↓
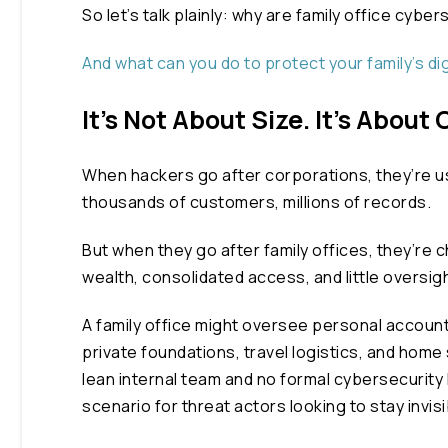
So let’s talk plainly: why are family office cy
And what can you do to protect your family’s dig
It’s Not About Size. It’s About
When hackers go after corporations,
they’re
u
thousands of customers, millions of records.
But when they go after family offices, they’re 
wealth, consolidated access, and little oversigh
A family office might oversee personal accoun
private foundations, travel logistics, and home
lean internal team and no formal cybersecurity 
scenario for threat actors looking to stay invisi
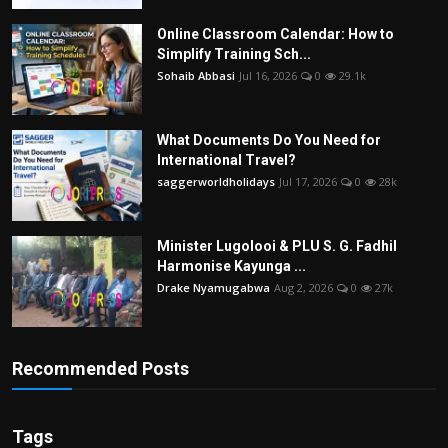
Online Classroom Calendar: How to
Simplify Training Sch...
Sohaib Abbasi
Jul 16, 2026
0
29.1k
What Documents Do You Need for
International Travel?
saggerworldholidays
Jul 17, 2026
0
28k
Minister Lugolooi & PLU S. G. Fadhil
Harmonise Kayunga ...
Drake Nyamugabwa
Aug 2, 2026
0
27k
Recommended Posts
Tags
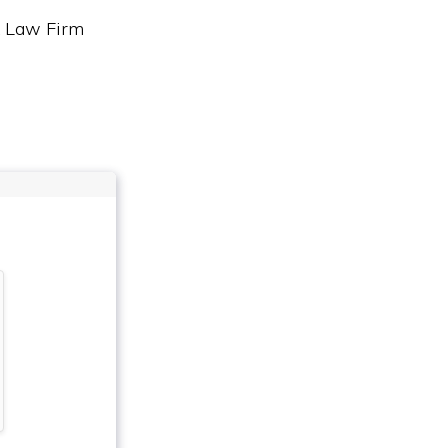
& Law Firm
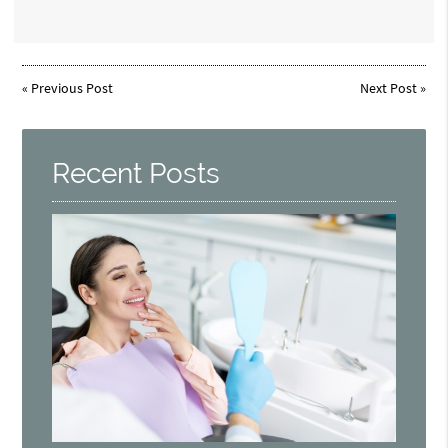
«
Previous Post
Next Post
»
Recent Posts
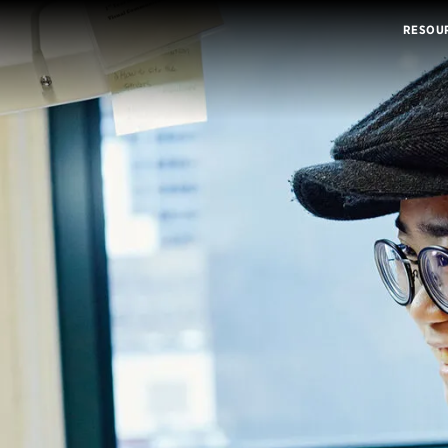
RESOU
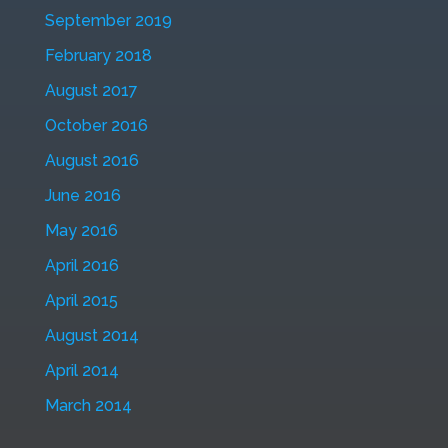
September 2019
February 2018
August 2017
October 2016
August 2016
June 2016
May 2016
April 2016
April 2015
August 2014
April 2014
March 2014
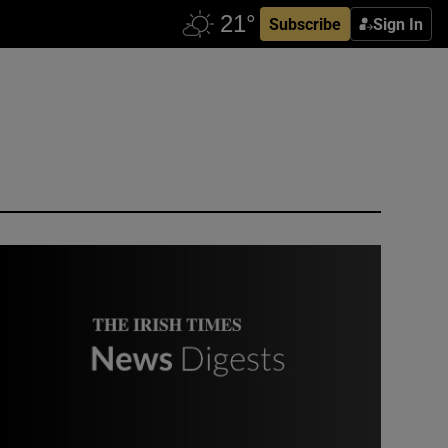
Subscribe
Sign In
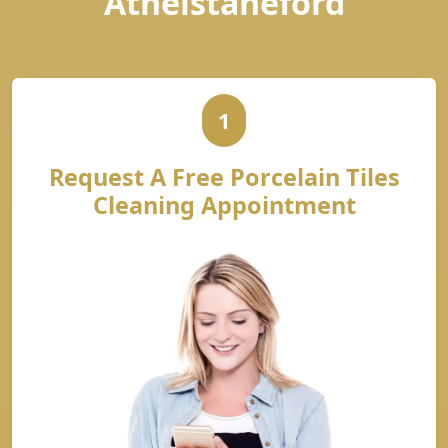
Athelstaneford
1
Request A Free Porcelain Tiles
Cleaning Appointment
↑
**Goal of the exercise:**
Establish how many lines of the data above contain "after". State that number and no more.

**Response below:**
2